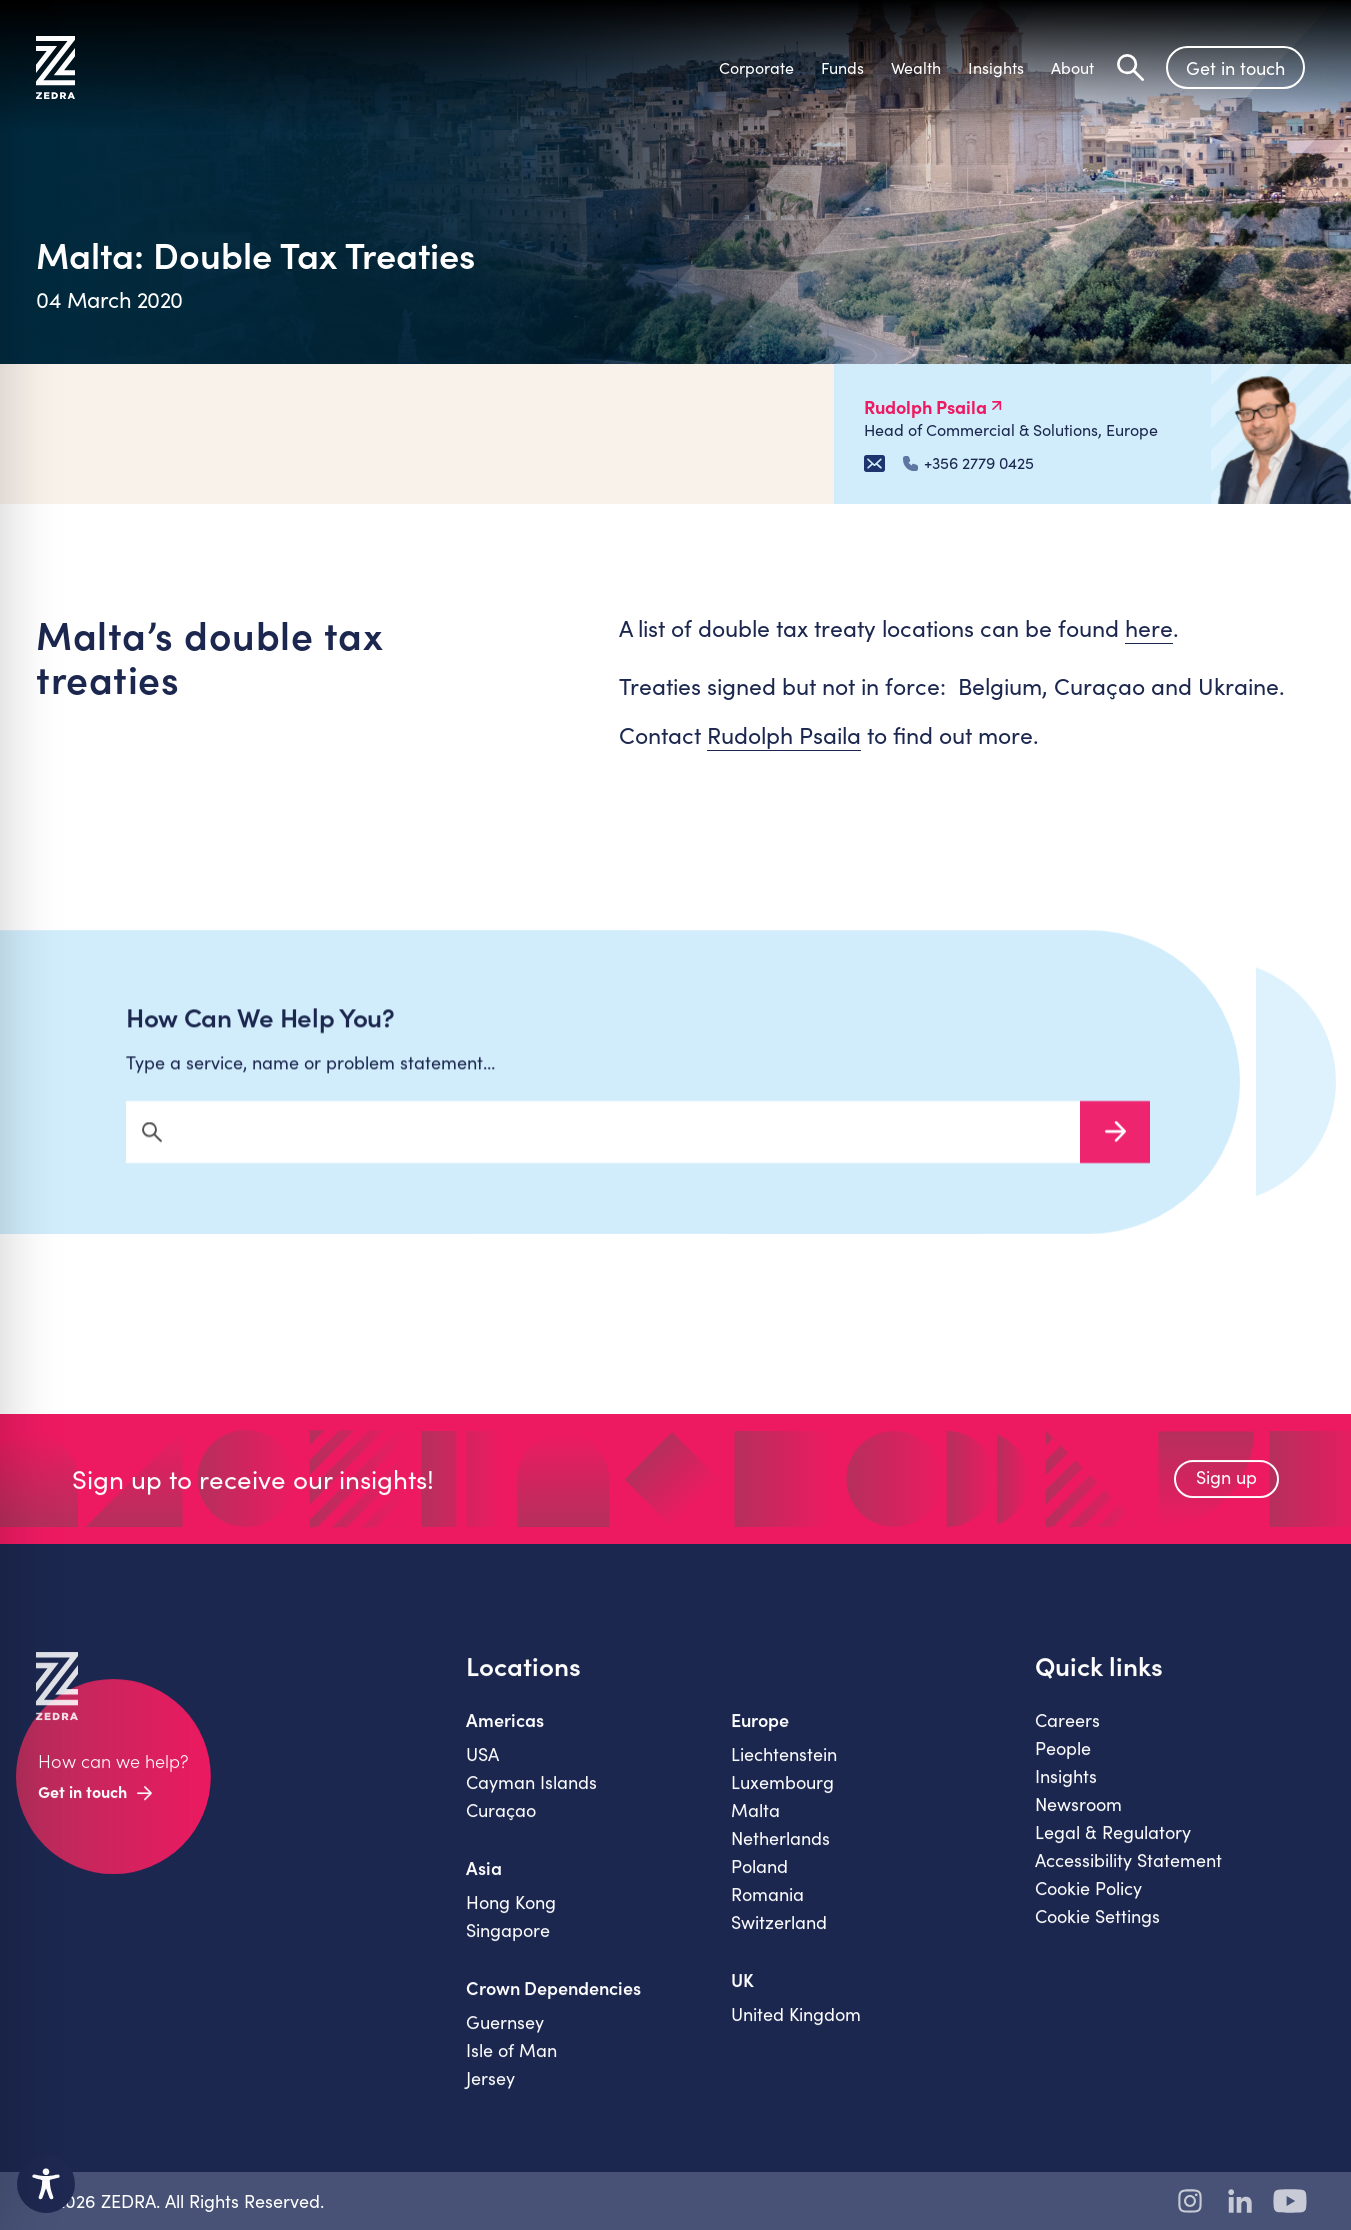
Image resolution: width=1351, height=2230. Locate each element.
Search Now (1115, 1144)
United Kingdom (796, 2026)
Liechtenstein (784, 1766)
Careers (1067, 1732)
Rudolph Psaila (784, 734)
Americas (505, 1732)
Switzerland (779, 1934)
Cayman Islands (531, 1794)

_____

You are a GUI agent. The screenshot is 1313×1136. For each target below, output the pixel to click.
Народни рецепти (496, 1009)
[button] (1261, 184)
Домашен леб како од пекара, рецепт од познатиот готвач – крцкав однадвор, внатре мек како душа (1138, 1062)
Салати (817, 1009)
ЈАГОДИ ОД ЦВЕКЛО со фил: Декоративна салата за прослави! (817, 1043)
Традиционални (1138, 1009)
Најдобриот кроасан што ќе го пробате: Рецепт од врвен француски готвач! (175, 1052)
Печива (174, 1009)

_____

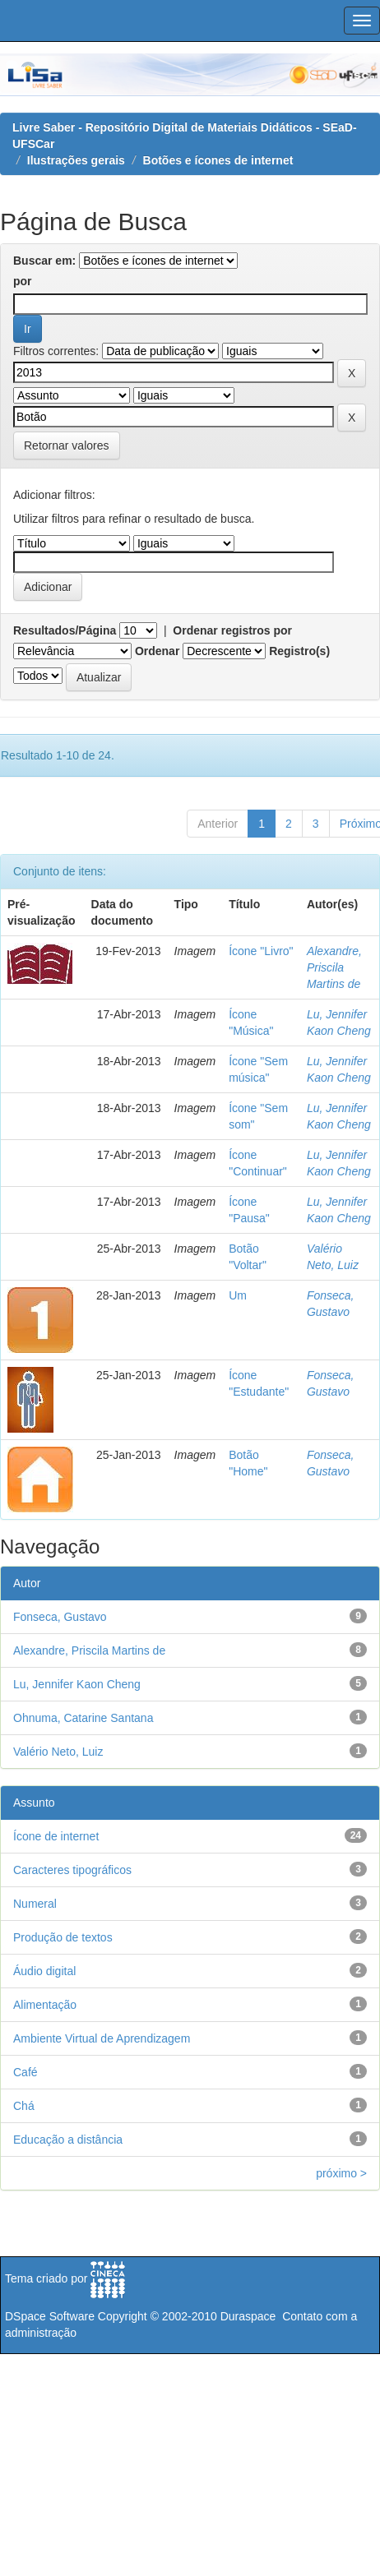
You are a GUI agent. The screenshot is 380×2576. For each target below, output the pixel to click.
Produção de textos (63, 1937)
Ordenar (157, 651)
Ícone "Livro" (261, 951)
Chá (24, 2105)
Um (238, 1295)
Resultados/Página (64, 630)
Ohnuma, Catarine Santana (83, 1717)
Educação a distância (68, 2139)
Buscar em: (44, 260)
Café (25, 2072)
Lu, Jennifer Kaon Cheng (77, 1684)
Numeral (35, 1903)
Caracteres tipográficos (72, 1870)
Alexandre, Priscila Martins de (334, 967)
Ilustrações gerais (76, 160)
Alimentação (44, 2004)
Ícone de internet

_____

What you return must be the lines above that run from the line with "Домашен леб како" to the line with "Печива (174, 1009)", inclusive, each copied exactly.

Your response
Домашен леб како од пекара, рецепт од познатиот готвач – крцкав однадвор, внатре мек како душа (1138, 1062)
Салати (817, 1009)
ЈАГОДИ ОД ЦВЕКЛО со фил: Декоративна салата за прослави! (817, 1043)
Традиционални (1138, 1009)
Најдобриот кроасан што ќе го пробате: Рецепт од врвен француски готвач! (175, 1052)
Печива (174, 1009)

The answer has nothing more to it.